I have calculated the theoretical value of the gain given by ##G=\frac{\partial U_{a}}{\partial U_{e} } = -h_{FE} \frac{R_{c} }{R_{v} }## , which is between -13925 and -7311 for ##420\leq h_{FE} \leq 800## (given by the datasheet of the transistor )
(other important values =## U_{B}=+9V; R_{C}=4,7 kOhm; R_{V}=270 Ohm; U_{e}=0,6V*\sin(2\pi *1kHz*t)##
I have plotted ##U_{e}##and ##U_{a}##with an oscilloscope, and got ##U_{a} = +9V ## for ##U_{e}## smaller than the minimal Base-Emitter-Voltage which is 0,5V .

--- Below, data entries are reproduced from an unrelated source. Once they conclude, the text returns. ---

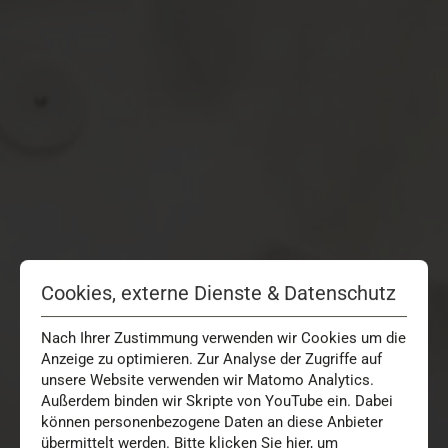
Cookies, externe Dienste & Datenschutz
Nach Ihrer Zustimmung verwenden wir Cookies um die
Anzeige zu optimieren. Zur Analyse der Zugriffe auf
unsere Website verwenden wir Matomo Analytics.
Außerdem binden wir Skripte von YouTube ein. Dabei
können personenbezogene Daten an diese Anbieter
übermittelt werden. Bitte klicken Sie
hier
, um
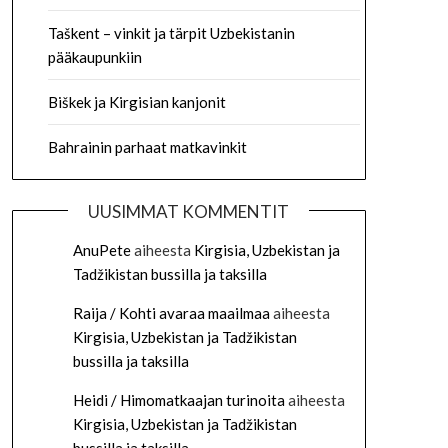
Taškent – vinkit ja tärpit Uzbekistanin
pääkaupunkiin
Biškek ja Kirgisian kanjonit
Bahrainin parhaat matkavinkit
UUSIMMAT KOMMENTIT
AnuPete
aiheesta
Kirgisia, Uzbekistan ja
Tadžikistan bussilla ja taksilla
Raija / Kohti avaraa maailmaa
aiheesta
Kirgisia, Uzbekistan ja Tadžikistan
bussilla ja taksilla
Heidi / Himomatkaajan turinoita
aiheesta
Kirgisia, Uzbekistan ja Tadžikistan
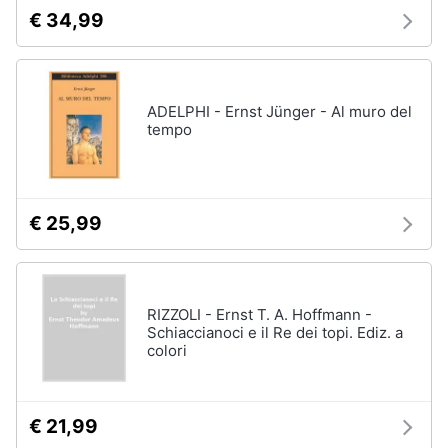
€ 34,99
ADELPHI - Ernst Jünger - Al muro del
tempo
€ 25,99
RIZZOLI - Ernst T. A. Hoffmann -
Schiaccianoci e il Re dei topi. Ediz. a
colori
€ 21,99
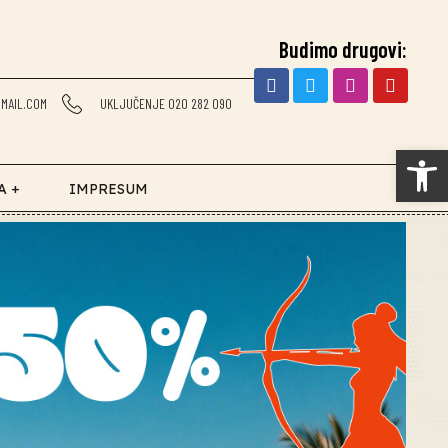
Budimo drugovi:
MAIL.COM
UKLJUČENJE 020 282 090
Op
A +
IMPRESUM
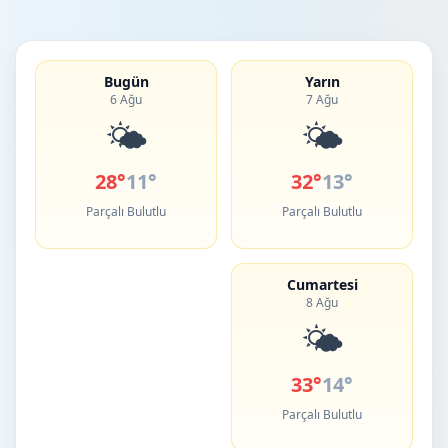
Bugün
Yarın
6 Ağu
7 Ağu
🌤️
🌤️
28°
11°
32°
13°
Parçalı Bulutlu
Parçalı Bulutlu
Cumartesi
8 Ağu
🌤️
33°
14°
Parçalı Bulutlu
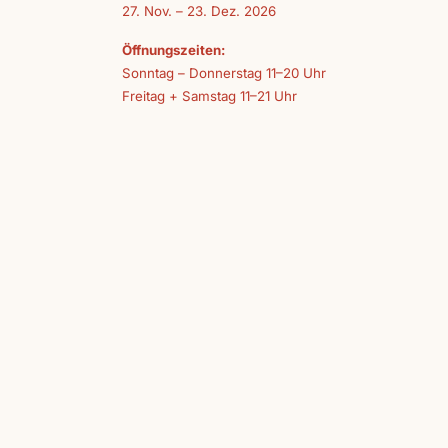
27. Nov. – 23. Dez. 2026
Öffnungszeiten:
Sonntag – Donnerstag 11–20 Uhr
Freitag + Samstag 11–21 Uhr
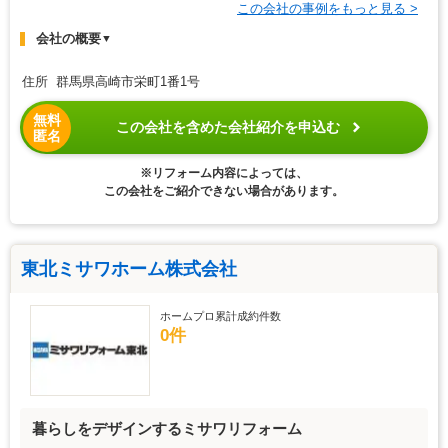
この会社の事例をもっと見る >
会社の概要
▼
住所 群馬県高崎市栄町1番1号
無料
この会社を含めた会社紹介を申込む
匿名
※リフォーム内容によっては、
この会社をご紹介できない場合があります。
東北ミサワホーム株式会社
ホームプロ累計成約件数
0件
暮らしをデザインするミサワリフォーム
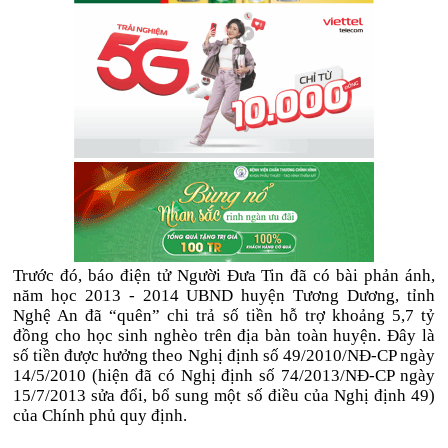
Trước đó, báo điện tử Người Đưa Tin đã có bài phản ánh,
năm học 2013 - 2014 UBND huyện Tương Dương, tỉnh
Nghệ An đã “quên” chi trả số tiền hỗ trợ khoảng 5,7 tỷ
đồng cho học sinh nghèo trên địa bàn toàn huyện. Đây là
số tiền được hưởng theo Nghị định số 49/2010/NĐ-CP ngày
14/5/2010 (hiện đã có Nghị định số 74/2013/NĐ-CP ngày
15/7/2013 sửa đổi, bổ sung một số điều của Nghị định 49)
của Chính phủ quy định.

If ##U_{e} \geq 0.5V##, ##U_{a}## sinks to 6,5V.
I understand the qualitative process of ##U_{a}##, but not the quantitative (##U_{a}##should be much smaller, like -6000V, for ##U_{e} \geq 0.5V## ).
So why is the absolute of ##U_{e} ## so small, when it theoreticly should be much bigger.
(Btw sorry for using U instead of V for Voltage, but i already asked this question on a german physics-form and didn't want to redo the formulas.)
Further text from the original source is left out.